Auch im Körper zeigt sich diese Bewegung. Müdigkeit, Druck, innere Hitze oder Phasen von tiefer Ruhe können Hinweise darauf sein, dass sich dein System neu ausrichtet. Der Körper folgt nicht mehr alten Programmen, sondern beginnt, sich an das Feld der Einheit anzupassen.
Was jetzt besonders wichtig wird, ist das Fühlen. Nicht das Deuten, nicht das Verstehen im klassischen Sinne, sondern das ehrliche Spüren dessen, was in dir lebendig ist. Denn genau dort liegt die Führung.
Die neue Erde jenseits der 5D bedeutet nicht, dass alles immer leicht ist. Sie bedeutet, dass alles wahr wird. Dass nichts mehr aufrechterhalten werden kann, was nicht mit deinem innersten Kern in Resonanz ist.
Und genau darin liegt die größte Freiheit.
Du musst nichts mehr werden. Du darfst beginnen, vollständig zu sein.
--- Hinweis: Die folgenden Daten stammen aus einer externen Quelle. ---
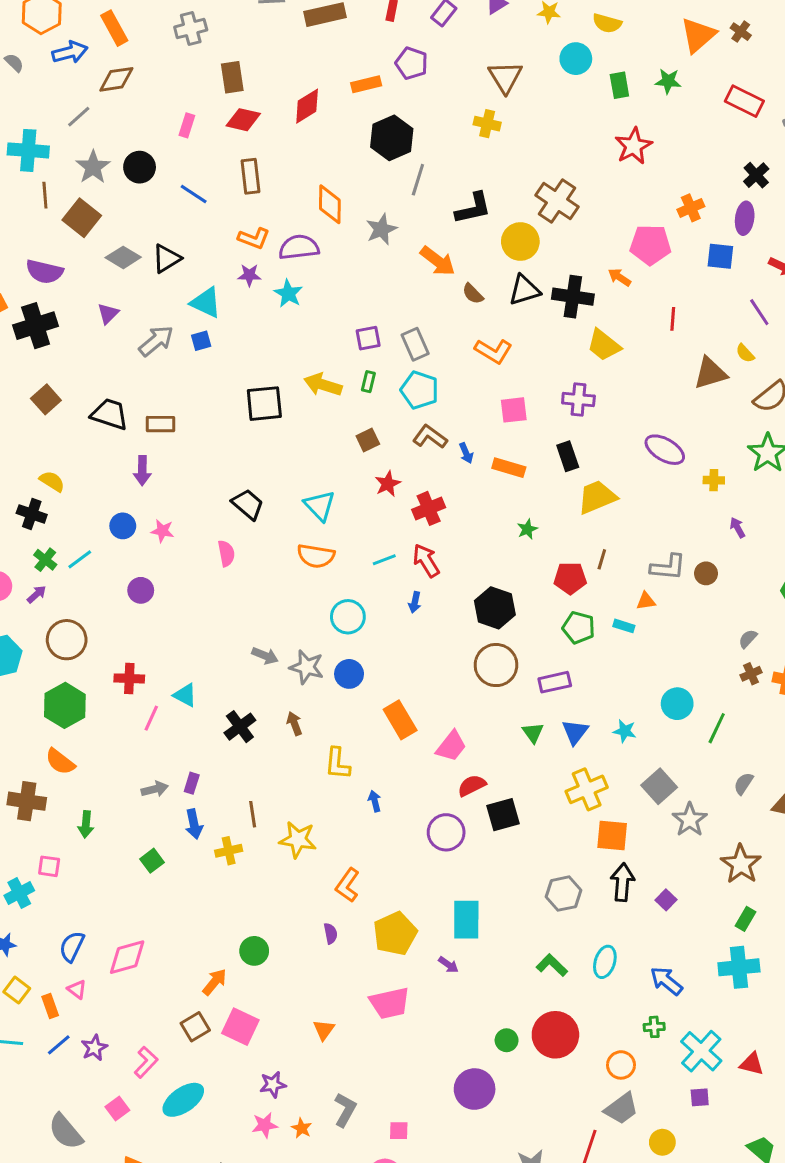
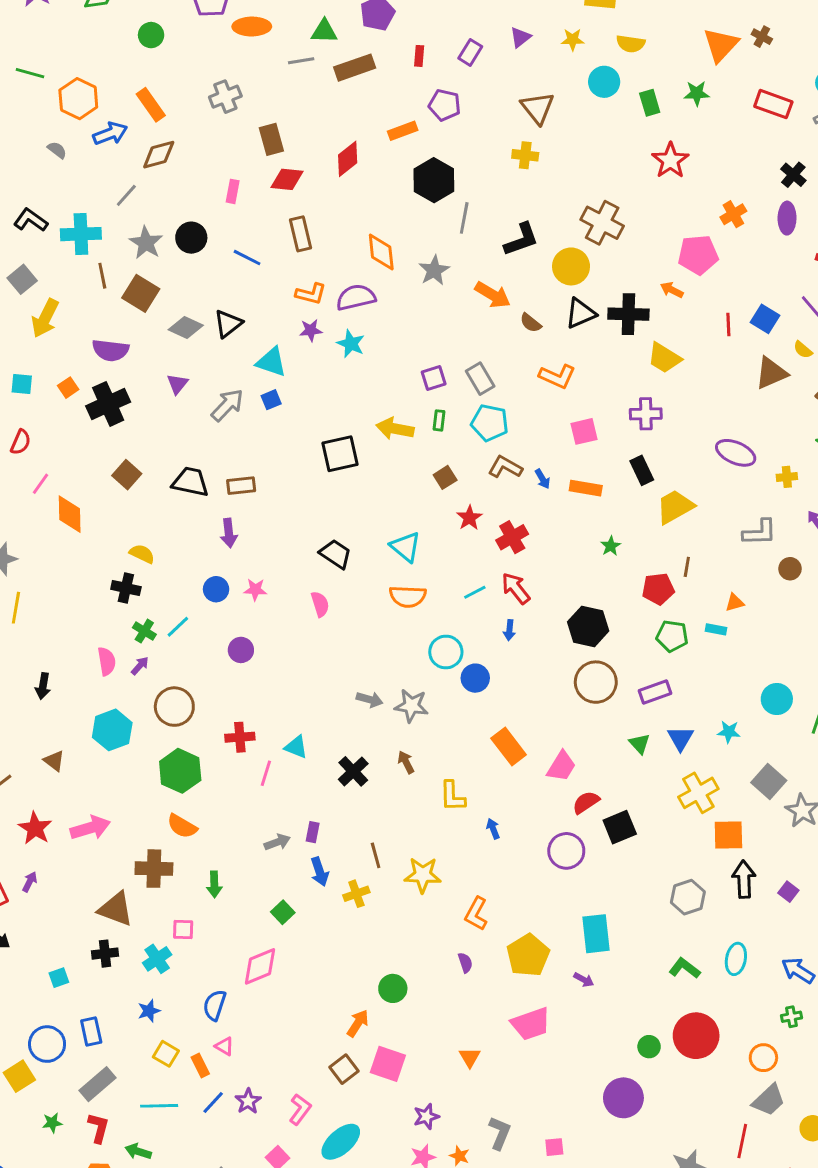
blue square: (720, 256) -> (765, 319), moved, turned 32
gray L-shape: (668, 567) -> (760, 532), moved
blue circle: (349, 674) -> (475, 678), moved
pink diamond: (127, 957) -> (260, 966), moved

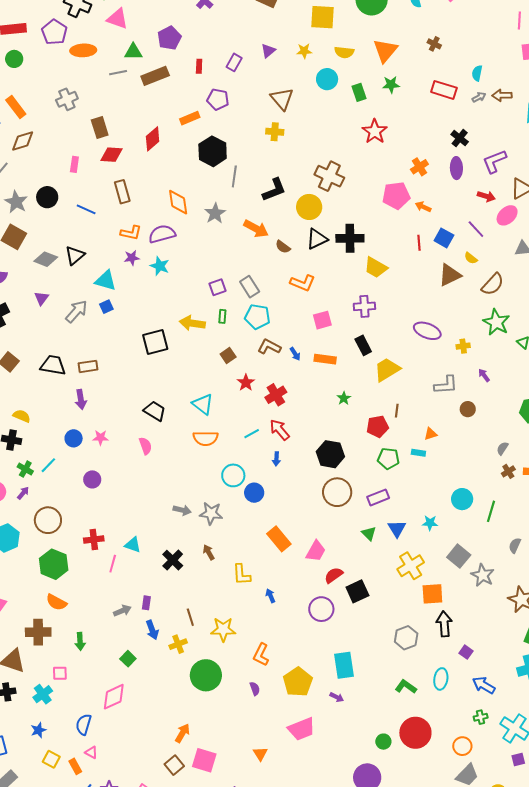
orange triangle: (721, 45) -> (385, 51), moved
orange arrow: (672, 290) -> (423, 207), moved
purple square: (788, 892) -> (466, 652), moved
green circle: (393, 988) -> (206, 675), moved, size x1.6

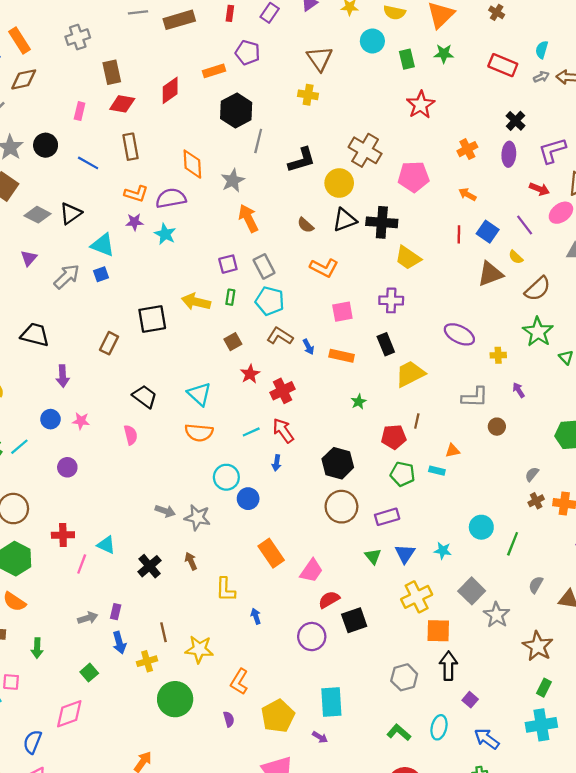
pink pentagon: (396, 196) -> (414, 177), moved
orange arrow: (256, 229) -> (248, 218), moved, turned -150
brown rectangle: (88, 366) -> (109, 343), moved, turned -60

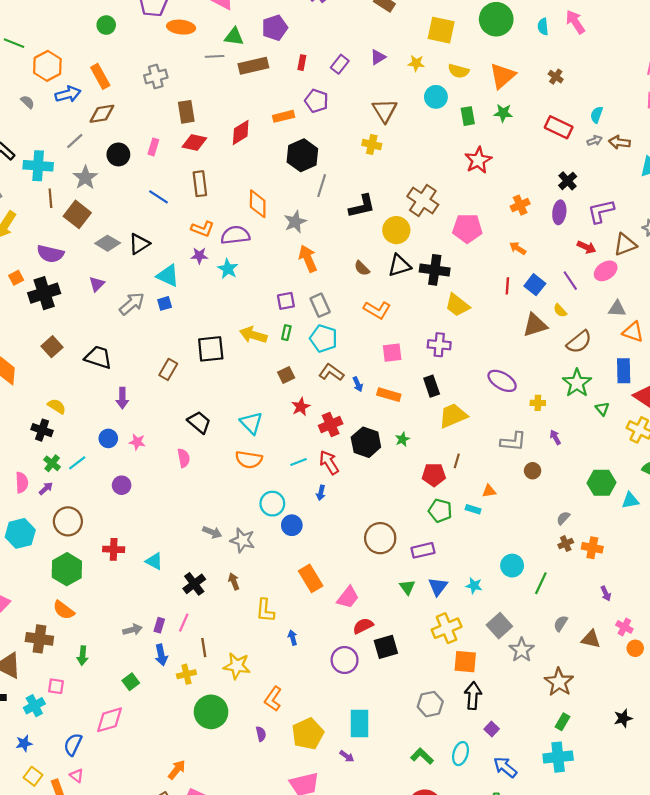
black circle: (46, 145) -> (118, 154), moved
black hexagon: (338, 463) -> (366, 442), moved
pink line: (82, 564) -> (184, 623), moved

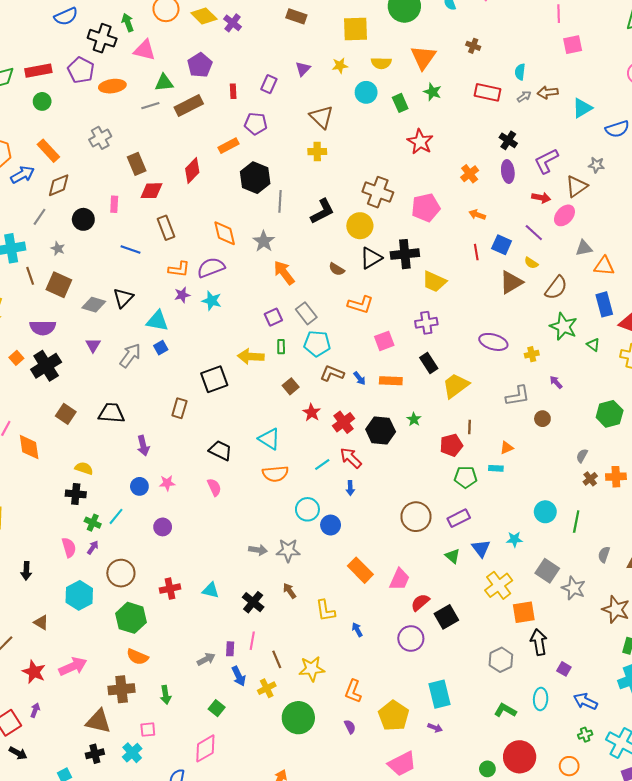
green star: (503, 113) -> (432, 92), turned 30
gray star: (85, 178) -> (58, 249), size x0.6

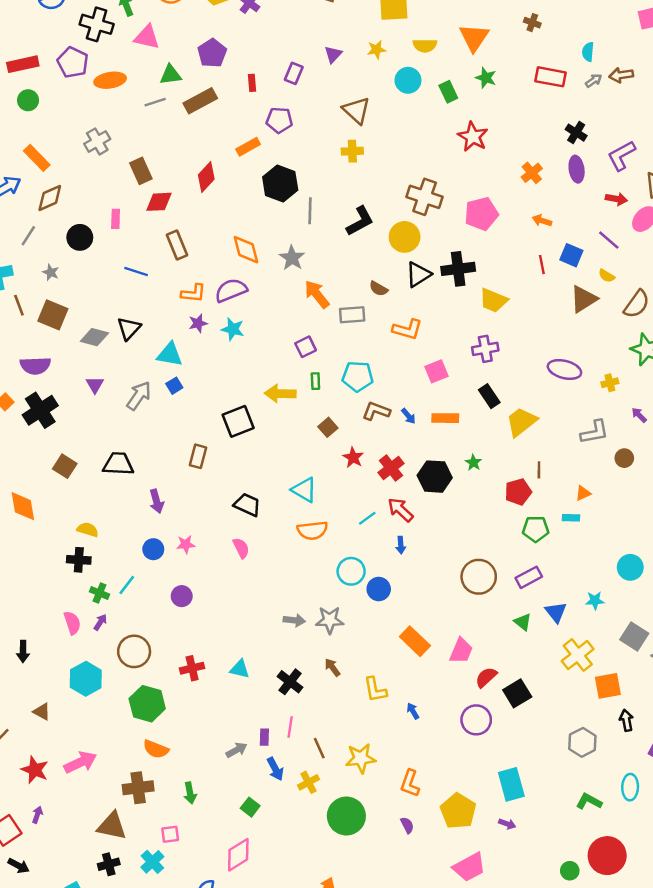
gray rectangle: (306, 313) -> (352, 315), moved, turned -55
black arrow: (539, 642) -> (626, 720), size x0.7

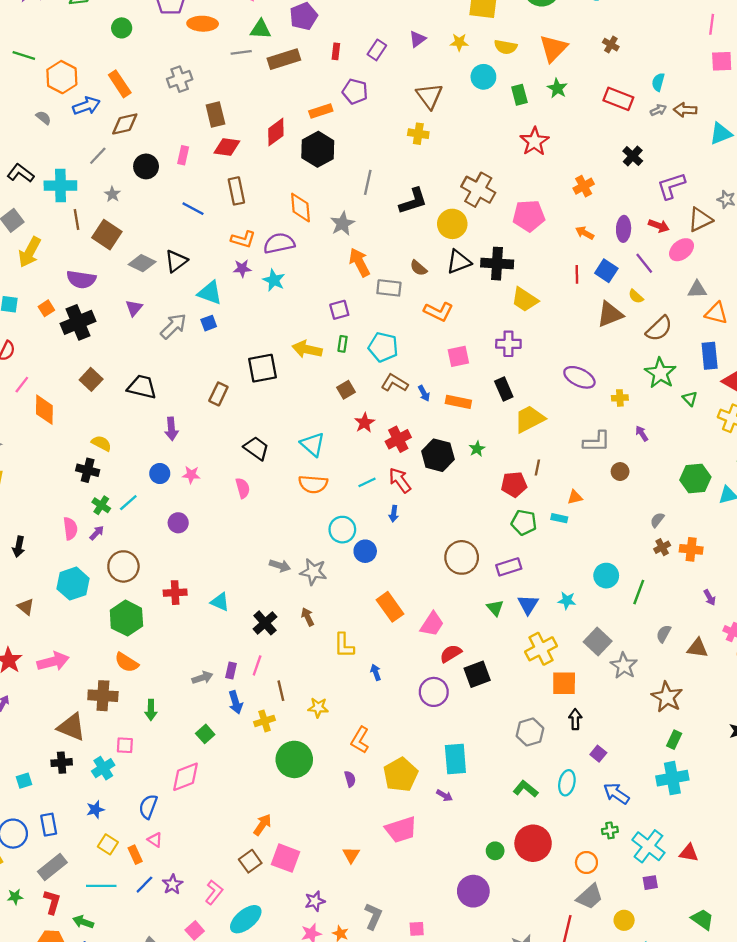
purple ellipse: (577, 169) -> (624, 229), moved
black hexagon: (280, 184) -> (318, 149), moved
yellow star: (361, 758) -> (318, 708), size x0.7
Je mehr du dich diesem Zustand hingibst, desto mehr erkennst du, dass du nie getrennt warst. Dass alles, was du im Außen siehst, ein Spiegel deiner eigenen Weite ist.
Diese Zeit ist kein Test. Sie ist eine Einladung.
Eine Einladung, dich selbst in einer Tiefe zu erfahren, die jenseits von Konzepten liegt.
Und während sich das Kollektiv weiter bewegt, entsteht etwas vollkommen Neues, nicht laut, nicht spektakulär, sondern still, klar und getragen von einer Präsenz, die nicht mehr verloren gehen kann.
Wir sind nicht auf dem Weg dorthin.
Wir sind mitten darin.
Deine Sandra Lumina ![]()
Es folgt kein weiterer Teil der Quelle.